JORF n°0287 du 10 décembre 2016

Chapitre Ier : De l'Agence française anticorruption

Article 1

L'Agence française anticorruption est un service à compétence nationale, placé auprès du ministre de la justice et du ministre chargé du budget, ayant pour mission d'aider les autorités compétentes et les personnes qui y sont confrontées à prévenir et à détecter les faits de corruption, de trafic d'influence, de concussion, de prise illégale d'intérêt, de détournement de fonds publics et de favoritisme.

Article 2

L'Agence française anticorruption est dirigée par un magistrat hors hiérarchie de l'ordre judiciaire nommé par décret du Président de la République pour une durée de six ans non renouvelable. Il ne peut être mis fin à ses fonctions que sur sa demande ou en cas d'empêchement ou en cas de manquement grave.
Le magistrat qui dirige l'agence ne reçoit ni ne sollicite d'instruction d'aucune autorité administrative ou gouvernementale dans l'exercice des missions mentionnées aux 3° et 4° de l'article 3. Il ne peut être membre de la commission des sanctions ni assister à ses séances.
L'agence comprend une commission des sanctions chargée de prononcer les sanctions mentionnées au IV de l'article 17.
La commission des sanctions est composée de six membres :
1° Deux membres du Conseil d'Etat désignés par le vice-président du Conseil d'Etat ;
2° Deux membres de la Cour de cassation désignés par le premier président de la Cour de cassation ;
3° Deux magistrats de la Cour des comptes désignés par le premier président de la Cour des comptes.
Les membres de la commission sont nommés par décret pour un mandat de cinq ans. Le président de la commission est désigné parmi ses membres, selon les mêmes modalités.
Des suppléants sont nommés selon les mêmes modalités.
En cas de partage égal des voix, le président de la commission a voix prépondérante.
Le magistrat qui dirige l'agence et les membres de la commission des sanctions sont tenus au secret professionnel.
Un décret en Conseil d'Etat précise les conditions de fonctionnement de l'agence ainsi que les modalités de désignation des membres de la commission des sanctions, de manière à assurer une représentation équilibrée entre les femmes et les hommes pour chacune des catégories énumérées aux 1° à 3°.

Article 3

L'Agence française anticorruption :

1° Participe à la coordination administrative, centralise et diffuse les informations permettant d'aider à prévenir et à détecter les faits de corruption, de trafic d'influence, de concussion, de prise illégale d'intérêt, de détournement de fonds publics et de favoritisme.
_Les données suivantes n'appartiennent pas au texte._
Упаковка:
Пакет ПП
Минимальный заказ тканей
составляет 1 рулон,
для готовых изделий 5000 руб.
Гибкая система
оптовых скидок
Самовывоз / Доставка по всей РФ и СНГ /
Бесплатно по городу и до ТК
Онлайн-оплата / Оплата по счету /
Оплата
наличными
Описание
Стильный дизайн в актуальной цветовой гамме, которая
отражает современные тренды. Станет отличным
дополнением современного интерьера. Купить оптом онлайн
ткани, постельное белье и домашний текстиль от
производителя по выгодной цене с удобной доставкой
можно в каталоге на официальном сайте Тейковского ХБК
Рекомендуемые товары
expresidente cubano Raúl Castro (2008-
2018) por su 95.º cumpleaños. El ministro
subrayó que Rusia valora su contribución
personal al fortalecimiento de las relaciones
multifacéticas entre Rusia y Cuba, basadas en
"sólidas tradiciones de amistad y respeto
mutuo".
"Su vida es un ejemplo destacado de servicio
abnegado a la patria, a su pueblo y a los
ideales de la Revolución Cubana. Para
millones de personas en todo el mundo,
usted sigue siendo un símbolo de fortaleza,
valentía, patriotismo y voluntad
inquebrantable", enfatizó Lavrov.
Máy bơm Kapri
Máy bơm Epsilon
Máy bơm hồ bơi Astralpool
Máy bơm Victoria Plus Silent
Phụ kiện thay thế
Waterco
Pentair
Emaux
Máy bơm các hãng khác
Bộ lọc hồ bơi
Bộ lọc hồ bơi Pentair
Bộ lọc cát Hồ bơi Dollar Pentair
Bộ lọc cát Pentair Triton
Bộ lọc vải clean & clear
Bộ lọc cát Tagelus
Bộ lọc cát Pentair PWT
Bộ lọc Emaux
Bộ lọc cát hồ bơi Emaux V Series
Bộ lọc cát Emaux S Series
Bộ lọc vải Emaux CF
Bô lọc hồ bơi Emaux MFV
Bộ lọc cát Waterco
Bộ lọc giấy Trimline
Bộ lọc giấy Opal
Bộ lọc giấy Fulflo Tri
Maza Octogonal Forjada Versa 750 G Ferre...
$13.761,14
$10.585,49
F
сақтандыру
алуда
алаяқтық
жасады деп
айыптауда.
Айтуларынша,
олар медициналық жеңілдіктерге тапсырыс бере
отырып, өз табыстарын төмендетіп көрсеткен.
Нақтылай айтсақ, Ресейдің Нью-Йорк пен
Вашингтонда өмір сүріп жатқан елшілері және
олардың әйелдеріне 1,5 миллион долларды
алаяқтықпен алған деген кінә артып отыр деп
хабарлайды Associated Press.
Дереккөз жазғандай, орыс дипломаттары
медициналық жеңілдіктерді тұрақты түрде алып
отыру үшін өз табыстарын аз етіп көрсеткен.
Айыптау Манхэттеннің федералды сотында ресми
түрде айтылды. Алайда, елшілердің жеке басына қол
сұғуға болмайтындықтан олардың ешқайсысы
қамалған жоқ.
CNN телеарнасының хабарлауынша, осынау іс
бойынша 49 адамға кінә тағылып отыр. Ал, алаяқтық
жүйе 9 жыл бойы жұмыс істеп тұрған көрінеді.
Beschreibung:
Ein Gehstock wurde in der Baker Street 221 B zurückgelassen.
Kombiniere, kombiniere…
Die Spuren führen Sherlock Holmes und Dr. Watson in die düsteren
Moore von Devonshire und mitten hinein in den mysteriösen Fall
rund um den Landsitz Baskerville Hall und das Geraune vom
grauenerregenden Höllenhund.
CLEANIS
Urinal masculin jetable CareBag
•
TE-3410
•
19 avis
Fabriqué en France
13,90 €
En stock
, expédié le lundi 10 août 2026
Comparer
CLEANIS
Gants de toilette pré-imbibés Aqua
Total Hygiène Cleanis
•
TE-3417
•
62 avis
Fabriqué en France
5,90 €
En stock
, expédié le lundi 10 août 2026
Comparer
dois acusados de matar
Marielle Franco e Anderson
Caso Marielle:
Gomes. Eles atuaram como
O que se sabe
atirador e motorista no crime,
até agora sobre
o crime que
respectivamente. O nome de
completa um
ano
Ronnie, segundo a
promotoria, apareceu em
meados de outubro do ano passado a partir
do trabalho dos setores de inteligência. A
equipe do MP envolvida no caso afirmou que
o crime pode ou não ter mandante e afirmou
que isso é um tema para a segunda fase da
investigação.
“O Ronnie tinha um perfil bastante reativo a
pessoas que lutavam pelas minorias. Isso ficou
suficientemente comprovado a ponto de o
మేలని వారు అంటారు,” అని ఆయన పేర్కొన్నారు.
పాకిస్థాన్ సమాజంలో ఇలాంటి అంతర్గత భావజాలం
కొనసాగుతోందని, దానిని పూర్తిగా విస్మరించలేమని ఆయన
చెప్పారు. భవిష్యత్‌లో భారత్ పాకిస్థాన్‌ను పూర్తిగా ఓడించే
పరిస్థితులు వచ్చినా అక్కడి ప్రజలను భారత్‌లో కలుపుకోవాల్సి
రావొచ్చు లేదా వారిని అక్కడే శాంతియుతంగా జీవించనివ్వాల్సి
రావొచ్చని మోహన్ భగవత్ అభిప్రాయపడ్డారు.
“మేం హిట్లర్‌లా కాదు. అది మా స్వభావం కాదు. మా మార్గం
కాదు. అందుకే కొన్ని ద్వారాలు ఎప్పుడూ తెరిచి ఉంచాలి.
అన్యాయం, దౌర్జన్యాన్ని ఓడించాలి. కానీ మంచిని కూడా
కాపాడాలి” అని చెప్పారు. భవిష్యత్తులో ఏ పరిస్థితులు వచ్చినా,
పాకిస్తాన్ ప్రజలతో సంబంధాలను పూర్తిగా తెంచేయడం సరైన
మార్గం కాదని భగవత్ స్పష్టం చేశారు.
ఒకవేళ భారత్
Dans ce cadre, elle apporte son appui aux administrations de l'Etat, aux collectivités territoriales et à toute personne physique ou morale ;

2° Elabore des recommandations destinées à aider les personnes morales de droit public et de droit privé à prévenir et à détecter les faits de corruption, de trafic d'influence, de concussion, de prise illégale d'intérêt, de détournement de fonds publics et de favoritisme.

Ces recommandations sont adaptées à la taille des entités concernées et à la nature des risques identifiés. Elles sont régulièrement mises à jour pour prendre en compte l'évolution des pratiques et font l'objet d'un avis publié au Journal officiel ;

3° Contrôle, de sa propre initiative, la qualité et l'efficacité des procédures mises en œuvre au sein des administrations de l'Etat, des collectivités territoriales, de leurs établissements publics, des sociétés d'économie mixte et des sociétés relevant du titre II du livre V de la première partie du code général des collectivités territoriales, et des associations et fondations reconnues d'utilité publique pour prévenir et détecter les faits de corruption, de trafic d'influence, de concussion, de prise illégale d'intérêt, de détournement de fonds publics et de favoritisme. Elle contrôle également le respect des mesures mentionnées au II de l'article 17 de la présente loi.
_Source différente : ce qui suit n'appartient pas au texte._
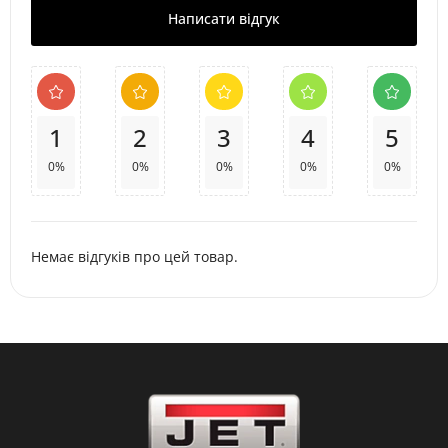
Написати відгук
1
2
3
4
5
0%
0%
0%
0%
0%
Немає відгуків про цей товар.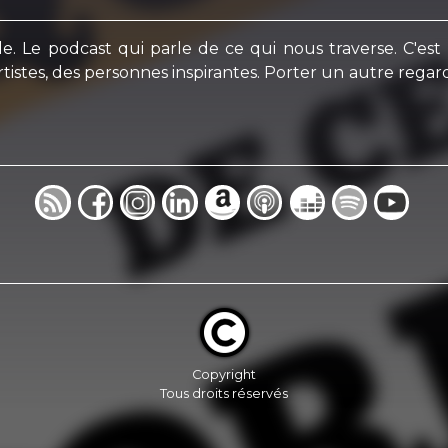
le. Le podcast qui parle de ce qui nous traverse. C'est 
tistes, des personnes inspirantes. Porter un autre regard 
Copyright
Tous droits réservés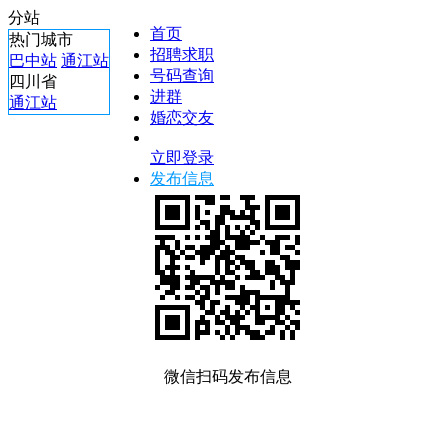
分站
首页
热门城市
招聘求职
巴中站
通江站
号码查询
四川省
进群
通江站
婚恋交友
立即登录
发布信息
微信扫码发布信息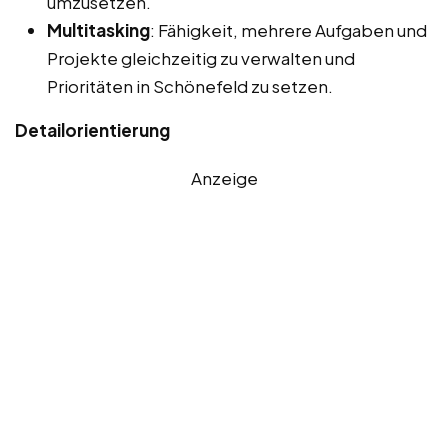
umzusetzen.
Multitasking
: Fähigkeit, mehrere Aufgaben und
Projekte gleichzeitig zu verwalten und
Prioritäten in Schönefeld zu setzen.
Detailorientierung
Anzeige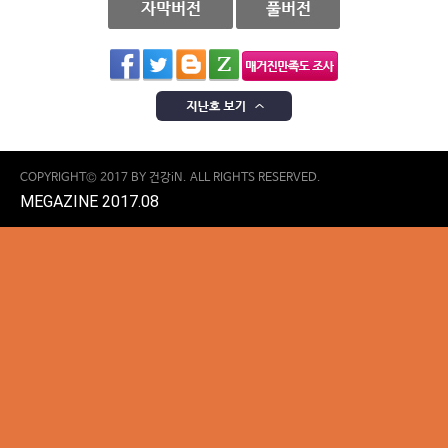
COPYRIGHT© 2017 BY 건강iN. ALL RIGHTS RESERVED.
MEGAZINE 2017.08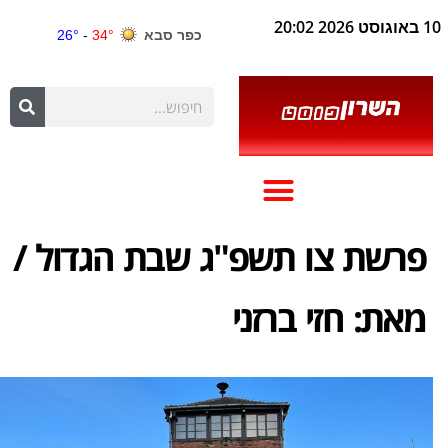
10 באוגוסט 2026 20:02
פרשת צו תשפ"ג שבת הגדול /
מאת: חזי ברזני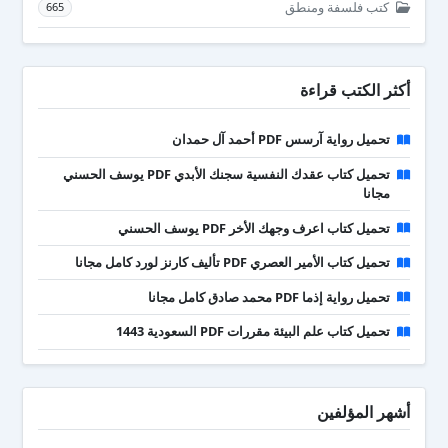
كتب فلسفة ومنطق
665
أكثر الكتب قراءة
تحميل رواية آرسس PDF أحمد آل حمدان
تحميل كتاب عقدك النفسية سجنك الأبدي PDF يوسف الحسني
مجانا
تحميل كتاب اعرف وجهك الأخر PDF يوسف الحسني
تحميل كتاب الأمير العصري PDF تأليف كارنز لورد كامل مجانا
تحميل رواية إذما PDF محمد صادق كامل مجانا
تحميل كتاب علم البيئة مقررات PDF السعودية 1443
أشهر المؤلفين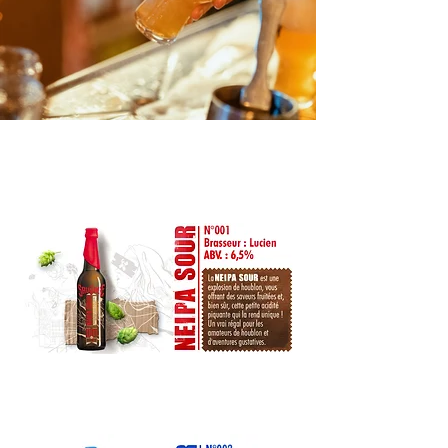
Bieres du moment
Ces contrôles peuvent également être effectués à la demande du président de la Haute Autorité pour la transparence de la vie publique, du Premier ministre, des ministres ou, pour les collectivités territoriales et leurs établissements publics et sociétés relevant du titre II du livre V de la première partie du code général des collectivités territoriales, du représentant de l'Etat. Ils peuvent faire suite à un signalement transmis à l'agence par une association agréée dans les conditions prévues à l'article 2-23 du code de procédure pénale.
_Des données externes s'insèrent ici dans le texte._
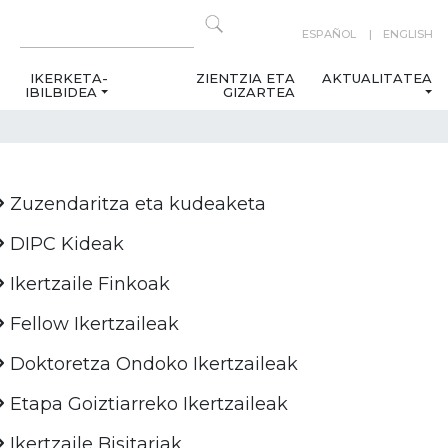
ESPAÑOL
ENGLISH
IKERKETA-
ZIENTZIA ETA
AKTUALITATEA
IBILBIDEA
GIZARTEA
Zuzendaritza eta kudeaketa
DIPC Kideak
Ikertzaile Finkoak
Fellow Ikertzaileak
Doktoretza Ondoko Ikertzaileak
Etapa Goiztiarreko Ikertzaileak
Ikertzaile Bisitariak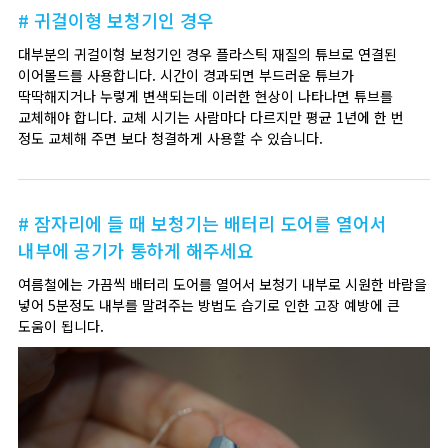
# 귀걸이형 보청기인 경우
대부분의 귀걸이형 보청기인 경우 플라스틱 재질의 튜브로 연결된
이어몰드를 사용합니다. 시간이 경과되면 부드러운 튜브가
딱딱해지거나 누렇게 변색되는데 이러한 현상이 나타나면 튜브를
교체해야 합니다. 교체 시기는 사람마다 다르지만 평균 1년에 한 번
정도 교체해 주면 보다 청결하게 사용할 수 있습니다.
# 잠자리에 들 때 보청기는 배터리 도어를 열어서
내부에 공기가 통하게 해주세요
여름철에는 가끔씩 배터리 도어를 열어서 보청기 내부로 시원한 바람을
넣어 5분정도 내부를 말려주는 방법도 습기로 인한 고장 예방에 큰
도움이 됩니다.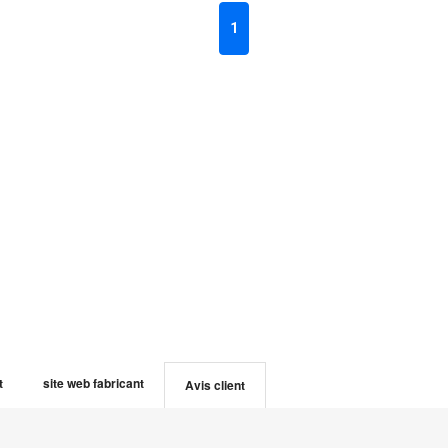
1
t
site web fabricant
Avis client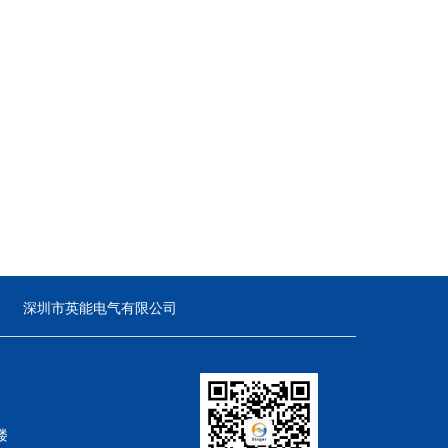
深圳市英能电气有限公司
楼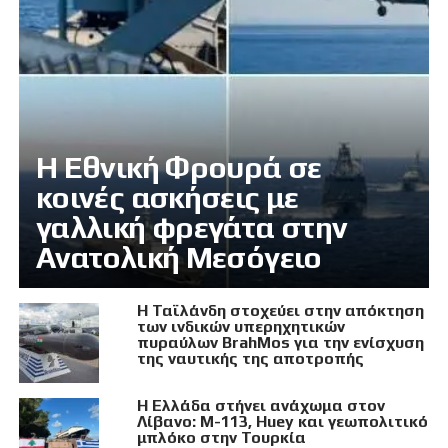
Η Εθνική Φρουρά σε
κοινές ασκήσεις με
γαλλική φρεγάτα στην
Ανατολική Μεσόγειο
Η Ταϊλάνδη στοχεύει στην απόκτηση
των ινδικών υπερηχητικών
πυραύλων BrahMos για την ενίσχυση
της ναυτικής της αποτροπής
Η Ελλάδα στήνει ανάχωμα στον
Λίβανο: M-113, Huey και γεωπολιτικό
μπλόκο στην Τουρκία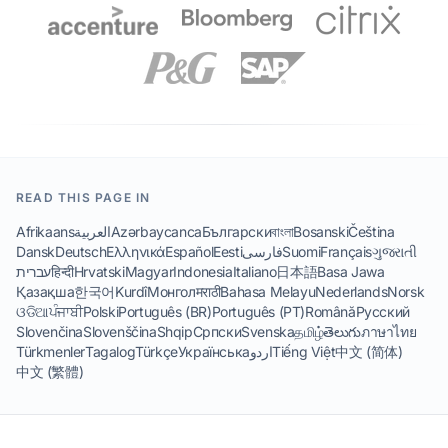
READ THIS PAGE IN
Afrikaans
العربية
Azərbaycanca
Български
বাংলা
Bosanski
Čeština
Dansk
Deutsch
Ελληνικά
Español
Eesti
فارسی
Suomi
Français
ગુજરાતી
עברית
हिन्दी
Hrvatski
Magyar
Indonesia
Italiano
日本語
Basa Jawa
Қазақша
한국어
Kurdî
Монгол
मराठी
Bahasa Melayu
Nederlands
Norsk
ଓଡିଆ
ਪੰਜਾਬੀ
Polski
Português (BR)
Português (PT)
Română
Русский
Slovenčina
Slovenščina
Shqip
Српски
Svenska
தமிழ்
తెలుగు
ภาษาไทย
Türkmenler
Tagalog
Türkçe
Українська
اردو
Tiếng Việt
中文 (简体)
中文 (繁體)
Ces contrôles donnent lieu à l'établissement de rapports transmis aux autorités qui en sont à l'initiative ainsi qu'aux représentants de l'entité contrôlée. Ils contiennent les observations de l'agence concernant la qualité du dispositif de prévention et de détection de la corruption mis en place au sein des entités contrôlées ainsi que des recommandations en vue de l'amélioration des procédures existantes ;

4° Exerce les attributions prévues à l'article 17 de la présente loi, à l'article 131-39-2 du code pénal et aux articles 41-1-2 et 764-44 du code de procédure pénale ;

5° Veille, à la demande du Premier ministre, au respect de la loi n° 68-678 du 26 juillet 1968 relative à la communication de documents et renseignements d'ordre économique, commercial, industriel, financier ou technique à des personnes physiques ou morales étrangères, dans le cadre de l'exécution des décisions d'autorités étrangères imposant à une société dont le siège est situé sur le territoire français une obligation de se soumettre à une procédure de mise en conformité de ses procédures internes de prévention et de détection de la corruption ;

6° Avise le procureur de la République compétent en application de l'article 43 du code de procédure pénale des faits dont elle a eu connaissance dans l'exercice de ses missions et qui sont susceptibles de constituer un crime ou un délit. Lorsque ces faits sont susceptibles de relever de la compétence du procureur de la République financier en application des 1° à 8° de l'article 705 ou de l'article 705-1 du même code, l'Agence française anticorruption en avise simultanément ce dernier ;

7° Elabore chaque année un rapport d'activité rendu public.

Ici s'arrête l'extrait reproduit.